Structured page parsing data:
-.-.-

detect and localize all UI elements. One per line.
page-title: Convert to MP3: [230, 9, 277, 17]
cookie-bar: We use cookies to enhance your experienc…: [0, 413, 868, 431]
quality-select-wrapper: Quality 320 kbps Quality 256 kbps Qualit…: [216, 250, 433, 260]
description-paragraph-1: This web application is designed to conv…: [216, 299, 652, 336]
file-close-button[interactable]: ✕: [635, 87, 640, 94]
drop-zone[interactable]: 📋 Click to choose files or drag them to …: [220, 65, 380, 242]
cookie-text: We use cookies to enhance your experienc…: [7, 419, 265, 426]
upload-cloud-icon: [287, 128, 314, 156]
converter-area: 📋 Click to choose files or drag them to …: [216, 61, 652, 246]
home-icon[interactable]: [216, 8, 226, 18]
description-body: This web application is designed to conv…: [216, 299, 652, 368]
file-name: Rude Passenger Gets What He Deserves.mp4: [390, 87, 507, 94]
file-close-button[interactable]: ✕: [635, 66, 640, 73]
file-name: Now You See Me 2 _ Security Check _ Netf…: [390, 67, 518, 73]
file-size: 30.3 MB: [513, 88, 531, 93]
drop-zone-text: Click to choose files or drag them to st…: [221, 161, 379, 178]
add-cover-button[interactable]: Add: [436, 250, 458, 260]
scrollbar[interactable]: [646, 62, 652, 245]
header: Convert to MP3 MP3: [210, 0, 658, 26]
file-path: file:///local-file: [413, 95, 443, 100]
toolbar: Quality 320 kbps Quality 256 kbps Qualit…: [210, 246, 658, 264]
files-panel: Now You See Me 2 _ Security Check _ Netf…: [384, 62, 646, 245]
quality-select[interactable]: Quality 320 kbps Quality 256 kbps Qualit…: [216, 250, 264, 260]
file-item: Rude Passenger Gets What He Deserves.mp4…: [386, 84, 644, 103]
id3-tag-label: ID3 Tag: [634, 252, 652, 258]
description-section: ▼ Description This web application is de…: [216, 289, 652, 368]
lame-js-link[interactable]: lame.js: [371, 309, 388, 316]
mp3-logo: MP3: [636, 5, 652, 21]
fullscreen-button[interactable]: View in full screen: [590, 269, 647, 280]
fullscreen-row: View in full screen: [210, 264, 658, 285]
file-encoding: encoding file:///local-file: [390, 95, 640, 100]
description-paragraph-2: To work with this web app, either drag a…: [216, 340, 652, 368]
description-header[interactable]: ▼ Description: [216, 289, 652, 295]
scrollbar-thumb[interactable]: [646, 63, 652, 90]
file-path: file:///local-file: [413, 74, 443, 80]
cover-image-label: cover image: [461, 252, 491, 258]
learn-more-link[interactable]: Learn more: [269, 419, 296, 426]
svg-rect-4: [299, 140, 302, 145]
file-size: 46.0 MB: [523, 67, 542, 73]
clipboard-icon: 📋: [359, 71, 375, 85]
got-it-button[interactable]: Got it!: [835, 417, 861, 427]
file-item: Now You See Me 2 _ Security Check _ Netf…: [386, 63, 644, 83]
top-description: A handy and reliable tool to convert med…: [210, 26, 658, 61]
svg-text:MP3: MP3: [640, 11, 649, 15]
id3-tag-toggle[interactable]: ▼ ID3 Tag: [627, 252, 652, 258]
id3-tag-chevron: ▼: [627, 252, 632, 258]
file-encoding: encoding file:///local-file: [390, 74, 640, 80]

-.-.-

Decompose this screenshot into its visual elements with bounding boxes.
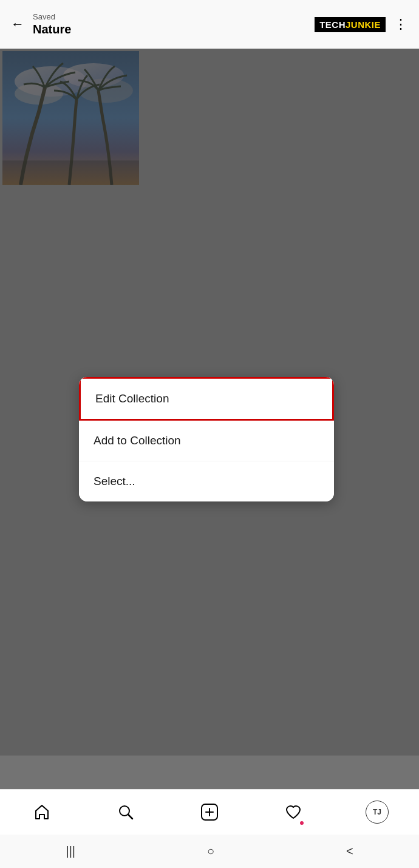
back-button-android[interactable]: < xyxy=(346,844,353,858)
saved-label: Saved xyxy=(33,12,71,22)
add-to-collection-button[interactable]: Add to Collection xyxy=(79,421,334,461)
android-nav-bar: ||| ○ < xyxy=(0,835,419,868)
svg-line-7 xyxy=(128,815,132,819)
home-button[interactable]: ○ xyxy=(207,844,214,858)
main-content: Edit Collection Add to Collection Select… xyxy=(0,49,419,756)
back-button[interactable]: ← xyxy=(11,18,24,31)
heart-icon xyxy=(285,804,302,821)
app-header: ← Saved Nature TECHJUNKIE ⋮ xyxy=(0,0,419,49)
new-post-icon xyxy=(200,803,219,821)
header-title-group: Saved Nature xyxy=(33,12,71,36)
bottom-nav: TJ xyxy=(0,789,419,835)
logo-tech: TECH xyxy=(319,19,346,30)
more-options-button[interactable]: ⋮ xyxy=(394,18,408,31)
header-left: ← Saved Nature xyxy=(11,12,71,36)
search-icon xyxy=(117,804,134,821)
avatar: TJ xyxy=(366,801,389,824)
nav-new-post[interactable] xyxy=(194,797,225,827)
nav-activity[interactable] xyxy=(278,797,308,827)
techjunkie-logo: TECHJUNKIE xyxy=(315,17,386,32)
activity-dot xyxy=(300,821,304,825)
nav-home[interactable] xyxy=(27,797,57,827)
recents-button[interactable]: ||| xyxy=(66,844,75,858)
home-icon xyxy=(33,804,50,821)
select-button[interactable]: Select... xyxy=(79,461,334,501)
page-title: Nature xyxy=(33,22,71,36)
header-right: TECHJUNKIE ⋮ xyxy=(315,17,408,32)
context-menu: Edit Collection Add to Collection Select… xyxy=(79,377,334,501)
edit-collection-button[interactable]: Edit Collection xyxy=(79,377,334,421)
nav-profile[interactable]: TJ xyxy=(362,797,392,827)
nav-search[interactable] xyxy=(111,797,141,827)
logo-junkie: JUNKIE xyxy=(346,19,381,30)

-.-.-

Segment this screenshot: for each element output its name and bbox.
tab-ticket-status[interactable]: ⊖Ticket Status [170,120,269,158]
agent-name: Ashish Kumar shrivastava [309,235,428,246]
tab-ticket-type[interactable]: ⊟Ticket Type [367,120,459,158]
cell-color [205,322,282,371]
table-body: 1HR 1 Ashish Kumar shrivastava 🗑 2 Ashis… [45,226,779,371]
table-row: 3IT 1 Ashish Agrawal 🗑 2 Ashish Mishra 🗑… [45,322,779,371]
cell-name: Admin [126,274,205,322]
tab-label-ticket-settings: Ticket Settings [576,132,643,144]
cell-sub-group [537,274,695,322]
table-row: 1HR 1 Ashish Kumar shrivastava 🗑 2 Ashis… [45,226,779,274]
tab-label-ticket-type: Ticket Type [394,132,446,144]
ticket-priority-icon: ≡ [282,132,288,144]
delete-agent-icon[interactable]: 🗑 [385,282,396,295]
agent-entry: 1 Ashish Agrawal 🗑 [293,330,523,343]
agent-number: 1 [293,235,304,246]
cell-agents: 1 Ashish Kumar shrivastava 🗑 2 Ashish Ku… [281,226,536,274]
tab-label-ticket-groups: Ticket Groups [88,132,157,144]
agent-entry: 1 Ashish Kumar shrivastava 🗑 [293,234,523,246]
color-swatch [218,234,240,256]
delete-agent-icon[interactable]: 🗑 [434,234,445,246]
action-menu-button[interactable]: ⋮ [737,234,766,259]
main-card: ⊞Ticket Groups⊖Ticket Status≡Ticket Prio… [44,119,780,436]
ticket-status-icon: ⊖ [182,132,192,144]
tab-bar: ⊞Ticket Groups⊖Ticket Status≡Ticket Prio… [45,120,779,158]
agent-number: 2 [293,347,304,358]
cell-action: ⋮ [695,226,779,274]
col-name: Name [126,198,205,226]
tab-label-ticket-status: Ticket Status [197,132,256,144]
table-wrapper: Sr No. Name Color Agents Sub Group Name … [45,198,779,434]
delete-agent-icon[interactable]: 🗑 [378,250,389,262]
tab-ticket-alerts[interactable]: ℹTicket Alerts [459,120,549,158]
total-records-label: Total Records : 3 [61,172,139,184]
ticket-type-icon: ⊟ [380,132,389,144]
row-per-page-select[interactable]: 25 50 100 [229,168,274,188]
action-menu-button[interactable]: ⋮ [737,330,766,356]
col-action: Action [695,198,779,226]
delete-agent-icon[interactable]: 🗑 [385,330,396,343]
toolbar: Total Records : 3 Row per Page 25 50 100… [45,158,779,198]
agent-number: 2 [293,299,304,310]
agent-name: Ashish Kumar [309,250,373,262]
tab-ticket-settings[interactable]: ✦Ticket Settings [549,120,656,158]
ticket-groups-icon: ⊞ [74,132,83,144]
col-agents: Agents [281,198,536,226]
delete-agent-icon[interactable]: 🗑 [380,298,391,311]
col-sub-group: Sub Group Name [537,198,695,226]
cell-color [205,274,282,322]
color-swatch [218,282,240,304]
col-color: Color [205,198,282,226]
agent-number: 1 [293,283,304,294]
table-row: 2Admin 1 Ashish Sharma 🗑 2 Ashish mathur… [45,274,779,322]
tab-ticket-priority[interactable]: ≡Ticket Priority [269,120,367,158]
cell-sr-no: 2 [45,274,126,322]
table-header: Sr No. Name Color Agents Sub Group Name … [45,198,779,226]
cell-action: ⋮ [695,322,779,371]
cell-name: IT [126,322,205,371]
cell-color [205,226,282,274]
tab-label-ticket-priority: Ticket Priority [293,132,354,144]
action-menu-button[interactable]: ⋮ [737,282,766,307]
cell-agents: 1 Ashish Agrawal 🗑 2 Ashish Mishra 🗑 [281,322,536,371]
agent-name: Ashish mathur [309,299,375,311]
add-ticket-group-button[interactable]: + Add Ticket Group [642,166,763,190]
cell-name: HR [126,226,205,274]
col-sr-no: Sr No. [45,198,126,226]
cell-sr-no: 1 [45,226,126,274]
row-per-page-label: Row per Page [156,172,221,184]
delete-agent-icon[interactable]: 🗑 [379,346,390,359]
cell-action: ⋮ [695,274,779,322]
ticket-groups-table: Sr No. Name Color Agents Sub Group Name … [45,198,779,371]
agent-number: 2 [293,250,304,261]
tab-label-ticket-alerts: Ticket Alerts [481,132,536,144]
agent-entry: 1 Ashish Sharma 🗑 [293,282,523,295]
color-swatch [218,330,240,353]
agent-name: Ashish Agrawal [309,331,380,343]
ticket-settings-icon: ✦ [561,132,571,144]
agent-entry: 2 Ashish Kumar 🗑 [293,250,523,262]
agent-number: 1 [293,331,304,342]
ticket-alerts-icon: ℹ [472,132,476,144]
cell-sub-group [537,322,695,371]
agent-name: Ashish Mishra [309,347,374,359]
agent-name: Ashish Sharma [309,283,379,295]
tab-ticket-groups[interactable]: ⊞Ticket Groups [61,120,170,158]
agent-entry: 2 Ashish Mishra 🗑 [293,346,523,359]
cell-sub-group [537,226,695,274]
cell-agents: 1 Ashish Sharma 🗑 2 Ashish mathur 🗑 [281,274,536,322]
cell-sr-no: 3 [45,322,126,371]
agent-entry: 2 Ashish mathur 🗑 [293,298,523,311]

-.-.-

Problem details:
Lines that contain "main" are the result; find them in the entries above and copy each one.

Task output:
main-content: Edit Collection Add to Collection Select… xyxy=(0,49,419,756)
main-card: ⊞Ticket Groups⊖Ticket Status≡Ticket Prio… [44,119,780,436]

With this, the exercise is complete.